5 Planning and Compulsory Purchase Bill
Date introduced to the House of Commons
(carried over and re-introduced)
Date introduced to the House of Lords
Current Bill Number
Previous Reports
| 4 December 2002
1 December 2003
10 December 2003
House of Lords 26
3rd Report of Session 2003-04
|
5.1 We commented on this Bill in our Third Report of Session 2002-03.[29]
At that time, we took the view that the Bill did not give rise
to a significant risk of violating Convention rights.
5.2 The Bill has been carried over into the current
session. On Thursday 26 February 2004 the Government tabled a
number of new amendments to be moved at the Report Stage in the
House of Lords. Amendment 143A, in the name of Lord Rooker, proposes
a new clause to take its place after clause 51 of the Bill. Its
effect would be to insert new sections 171E to 171H in the Town
and Country Planning Act 1990. These would allow a local planning
authority to issue a temporary stop notice if it thinks that there
has been a breach of planning control in relation to any land,
and that it is expedient that the activity should be stopped immediately.
A temporary stop notice would specify the activity in question,
prohibit the carrying on of the activity (or so much of it as
is specified in the notice), and set out the authority's reasons
for issuing the notice.[30]
The effect would be to make it an offence to carry on the prohibited
activity during the period of up to 28 days during which the temporary
stop notice continues in effect.[31]
Proposed new section 171F(1)(a) would prevent a temporary stop
notice from prohibiting "the use of a building as a dwelling
house".
5.3 The use of a temporary stop notice would interfere
with the right of an owner or occupier of property to quiet enjoyment
of his or her possessions, a right protected by Article 1 of Protocol
No. 1 to the ECHR. Article 1 allows the State to interfere with
the right by imposing controls on the use of possessions for the
general interest, but any interference must be shown to strike
a fair balance between the rights of the owner or occupier and
the general interest. This has been interpreted by the European
Court of Human Rights as meaning that the interference must serve
a legitimate aim (and the maintenance of land-use planning controls
is such an aim), must not be arbitrary, and must be rationally
related and proportionate to the aim.[32]
A control over the use of possessions which treats some people
less favourably than others on the ground (among others) of their
race, social origin, association with a national minority or other
status will, in addition, violate the right to be free of discrimination
in the enjoyment of Convention rights under ECHR Article 14, taken
together with Article 1 of Protocol No. 1.

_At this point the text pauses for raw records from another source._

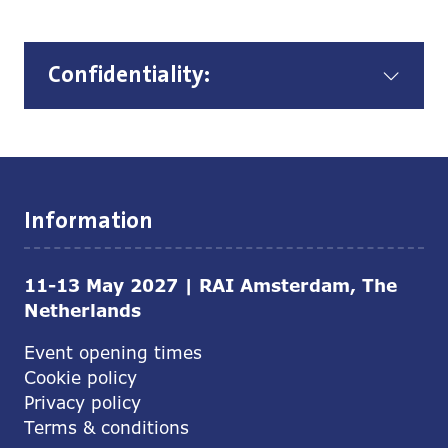
Confidentiality:
Information
11-13 May 2027 | RAI Amsterdam, The
Netherlands
Event opening times
Cookie policy
Privacy policy
Terms & conditions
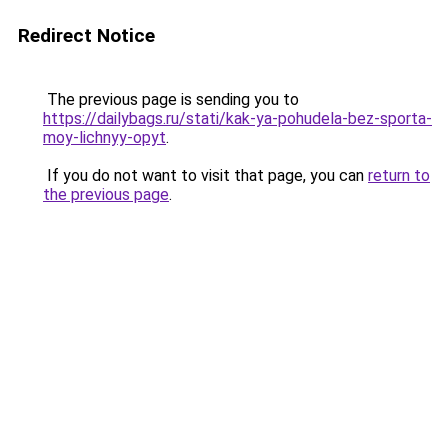
Redirect Notice
The previous page is sending you to
https://dailybags.ru/stati/kak-ya-pohudela-bez-sporta-
moy-lichnyy-opyt
.
If you do not want to visit that page, you can
return to
the previous page
.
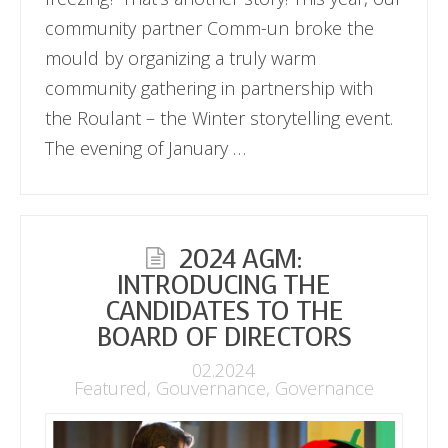
community partner Comm-un broke the
mould by organizing a truly warm
community gathering in partnership with
the Roulant – the Winter storytelling event.
The evening of January …
2024 AGM:
INTRODUCING THE
CANDIDATES TO THE
BOARD OF DIRECTORS
02.2024
Featured
,
Gouvernance
,
Governance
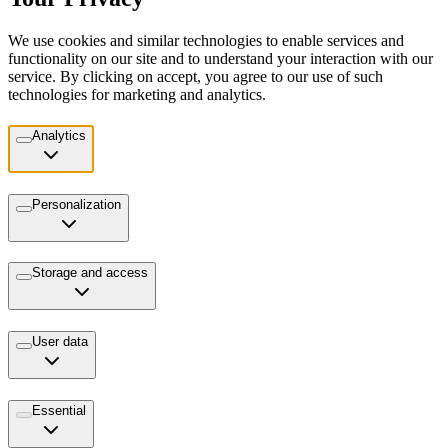
We use cookies and similar technologies to enable services and
functionality on our site and to understand your interaction with our
service. By clicking on accept, you agree to our use of such
technologies for marketing and analytics.
Analytics
Personalization
Storage and access
User data
Essential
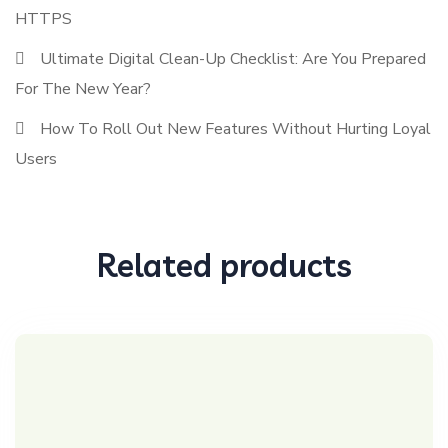
HTTPS
Ultimate Digital Clean-Up Checklist: Are You Prepared
For The New Year?
How To Roll Out New Features Without Hurting Loyal
Users
Related products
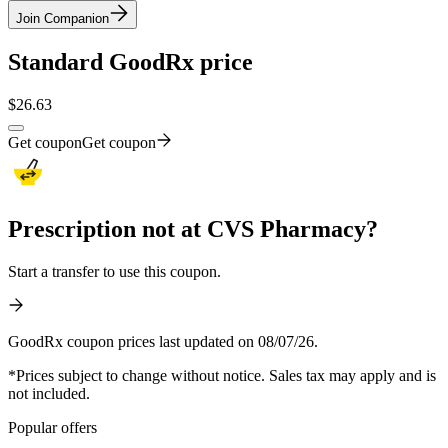
Join Companion
Standard GoodRx price
$
26.63
Get coupon
Get coupon
Prescription not at CVS Pharmacy?
Start a transfer to use this coupon.
GoodRx coupon prices last updated on 08/07/26.
*Prices subject to change without notice. Sales tax may apply and is
not included.
Popular offers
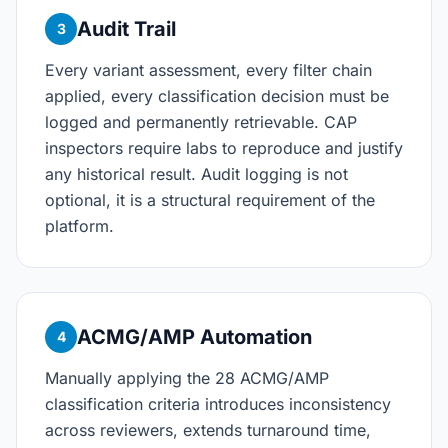
Audit Trail
3
Every variant assessment, every filter chain
applied, every classification decision must be
logged and permanently retrievable. CAP
inspectors require labs to reproduce and justify
any historical result. Audit logging is not
optional, it is a structural requirement of the
platform.
ACMG/AMP Automation
4
Manually applying the 28 ACMG/AMP
classification criteria introduces inconsistency
across reviewers, extends turnaround time,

5.4 It is far from clear to us that the restrictions
to be imposed by a temporary stop notice would satisfy the requirements
of Article 1 of Protocol No. 1. This is in part because there
appear to be only rudimentary safeguards for Article 1 rights
in the proposed amendments. There is no prior judicial control
over the issuance of a notice. The local planning authority is
not required to have any reasonable grounds for thinking that
there has been a breach of planning control, or that it is expedient
to stop it immediately. The person who is alleged to have breached
planning controls would not be entitled to a hearing before the
notice is issued. It is not even necessary to serve the notice
on the person who is thought to be carrying on the activity which
may make him or her liable to criminal penalties: proposed new
section 171E(4) requires the authority to display a copy of the
notice on the land, but merely allows, without compelling, the
authority to serve the notice on "any of" the person
thought to be carrying on the activity, a person thought to be
an occupier of the land, or a person who is thought to have an
interest in the land. Any of these people may be liable to criminal
sanctions under proposed new section 171G by merely causing or
permitting (as distinct from carrying out) a contravention, unless
he or she can prove (the burden of doing so lying on the accused)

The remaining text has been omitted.